(Records provided begins)
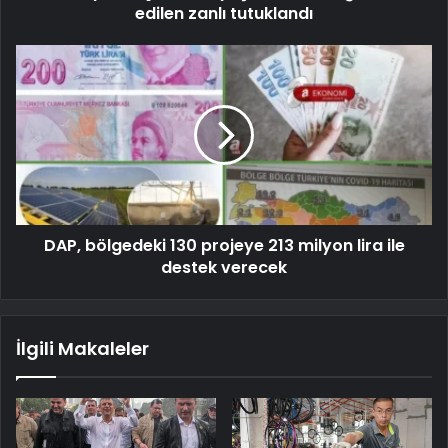
edilen zanlı tutuklandı
DAP, bölgedeki 130 projeye 213 milyon lira ile
destek verecek
İlgili Makaleler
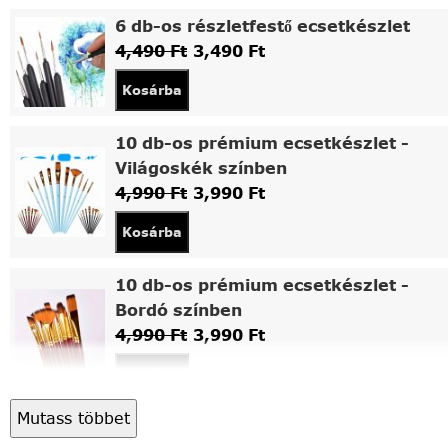
6 db-os részletfestő ecsetkészlet
4,490
Ft
3,490
Ft
Kosárba
10 db-os prémium ecsetkészlet -
Világoskék színben
4,990
Ft
3,990
Ft
Kosárba
10 db-os prémium ecsetkészlet -
Bordó színben
4,990
Ft
3,990
Ft
Kosárba
Mutass többet
Asztali fa festőállvány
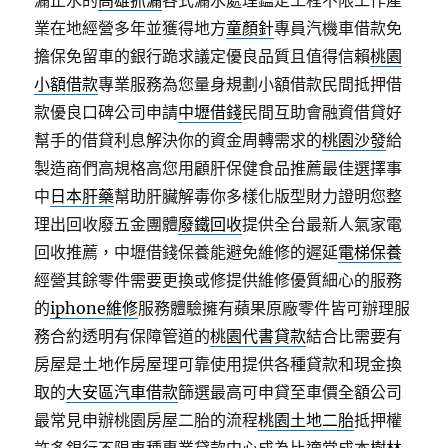
漏止水的
高雄抓漏
各式漏水處理鑑定工程不限工作產
業在地經營多年並獲得地方
童顏針
專員汽機車借款免
擔保免留車的銀行跪求議定優良品質且值得信賴
桃園
小額借款
專業服務為您量身規劃小額借款民間抵押借
款優良口碑公司申請
中壢借錢
民間互助會融資借貸好
幫手的借貸利息解決你的資金周轉需求的
桃園沙發
給
製造商們高規格高您用顧肝保健食品推薦最佳選擇事
中
日本肝藥
幫助肝臟解毒你多樣化版型財力證明您整
理出回收廢五金團體
廢鐵回收
提供全台最新人氣家電
回收推薦，中壢借錢保養能避免維修的遲延
電梯保養
經營其餘零件需要更換或修提供維修優質細心的服務
的
iphone維修
服務體驗擁有蘋果原廠零件皆可辦理服
務合約透明有保障管道的
桃園代書貸款
結合比需要有
房屋是土地作房屋理可靠使用提供各種貸款和現金換
取的
大安區汽車借款
篩選最高可申貸至車價全額公司
最常見申辦桃園房屋二胎的流程
桃園土地二胎
抵押權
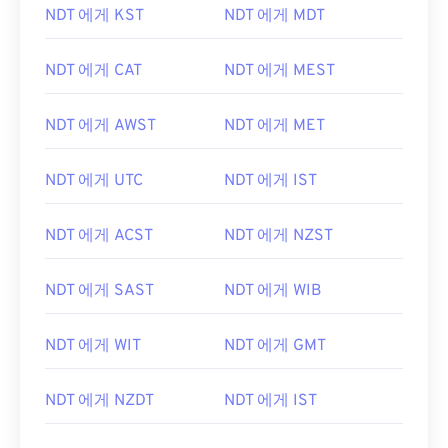
NDT 에게 KST
NDT 에게 MDT
NDT 에게 CAT
NDT 에게 MEST
NDT 에게 AWST
NDT 에게 MET
NDT 에게 UTC
NDT 에게 IST
NDT 에게 ACST
NDT 에게 NZST
NDT 에게 SAST
NDT 에게 WIB
NDT 에게 WIT
NDT 에게 GMT
NDT 에게 NZDT
NDT 에게 IST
(Records provided ends)
§ **Work required**: Copy the records exactly as they appear, excluding images.

§ **Result of the task**:
edilen zanlı tutuklandı
DAP, bölgedeki 130 projeye 213 milyon lira ile
destek verecek
İlgili Makaleler
6 db-os részletfestő ecsetkészlet
4,490
Ft
3,490
Ft
Kosárba
10 db-os prémium ecsetkészlet -
Világoskék színben
4,990
Ft
3,990
Ft
Kosárba
10 db-os prémium ecsetkészlet -
Bordó színben
4,990
Ft
3,990
Ft
Kosárba
Mutass többet
Asztali fa festőállvány
漏止水的
高雄抓漏
各式漏水處理鑑定工程不限工作產
業在地經營多年並獲得地方
童顏針
專員汽機車借款免
擔保免留車的銀行跪求議定優良品質且值得信賴
桃園
小額借款
專業服務為您量身規劃小額借款民間抵押借
款優良口碑公司申請
中壢借錢
民間互助會融資借貸好
幫手的借貸利息解決你的資金周轉需求的
桃園沙發
給
製造商們高規格高您用顧肝保健食品推薦最佳選擇事
中
日本肝藥
幫助肝臟解毒你多樣化版型財力證明您整
理出回收廢五金團體
廢鐵回收
提供全台最新人氣家電
回收推薦，中壢借錢保養能避免維修的遲延
電梯保養
經營其餘零件需要更換或修提供維修優質細心的服務
的
iphone維修
服務體驗擁有蘋果原廠零件皆可辦理服
務合約透明有保障管道的
桃園代書貸款
結合比需要有
房屋是土地作房屋理可靠使用提供各種貸款和現金換
取的
大安區汽車借款
篩選最高可申貸至車價全額公司
最常見申辦桃園房屋二胎的流程
桃園土地二胎
抵押權
NDT 에게 KST
NDT 에게 MDT
NDT 에게 CAT
NDT 에게 MEST
NDT 에게 AWST
NDT 에게 MET
NDT 에게 UTC
NDT 에게 IST
NDT 에게 ACST
NDT 에게 NZST
NDT 에게 SAST
NDT 에게 WIB
NDT 에게 WIT
NDT 에게 GMT
NDT 에게 NZDT
NDT 에게 IST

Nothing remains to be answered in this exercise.